#### [AVAILABLE RECORDS]
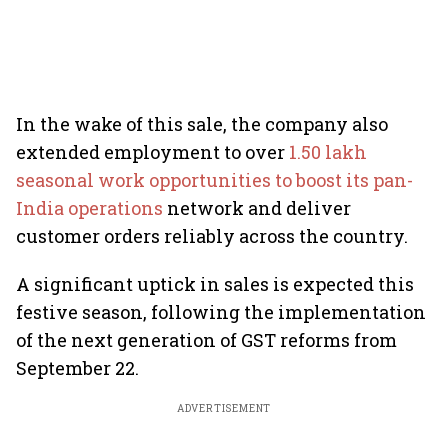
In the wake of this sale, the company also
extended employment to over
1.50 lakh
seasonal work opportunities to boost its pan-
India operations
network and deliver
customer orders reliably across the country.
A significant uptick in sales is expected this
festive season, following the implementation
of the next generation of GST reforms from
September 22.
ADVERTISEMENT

#### [PROBLEM]
Output the lines from the one with "A significant uptick" through the end of the records above, exactly, including both ends, and nothing besides.

#### [SOLUTION FOR THIS EXERCISE]
A significant uptick in sales is expected this
festive season, following the implementation
of the next generation of GST reforms from
September 22.
ADVERTISEMENT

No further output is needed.